■ EXERCISE OBJECTIVE
What you return must match the records exactly, except that the pictures are gone.

■ DATA
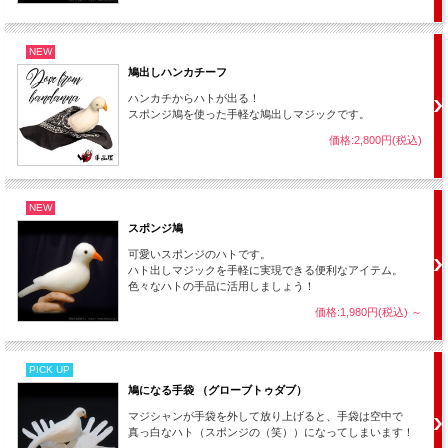
NEW
鳩出しハンカチーフ
ハンカチからハトが出る！
スポンジ鳩を使った手軽な鳩出しマジックです。
価格:2,800円(税込)
NEW
スポンジ鳩
可愛いスポンジのハトです。
ハト出しマジックを手軽に実現できる便利なアイテム。
色々なハトの手品に活用しましょう！
価格:1,980円(税込)
～
PICK UP
鳩になる手袋 （グローブトゥダブ）
マジシャンが手袋を外して放り上げると、手袋は空中で
真っ白なハト（スポンジの（笑））になってしまいます！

■ EXERCISE SOLUTION
NEW
鳩出しハンカチーフ
ハンカチからハトが出る！
スポンジ鳩を使った手軽な鳩出しマジックです。
価格:2,800円(税込)
NEW
スポンジ鳩
可愛いスポンジのハトです。
ハト出しマジックを手軽に実現できる便利なアイテム。
色々なハトの手品に活用しましょう！
価格:1,980円(税込)
～
PICK UP
鳩になる手袋 （グローブトゥダブ）
マジシャンが手袋を外して放り上げると、手袋は空中で
真っ白なハト（スポンジの（笑））になってしまいます！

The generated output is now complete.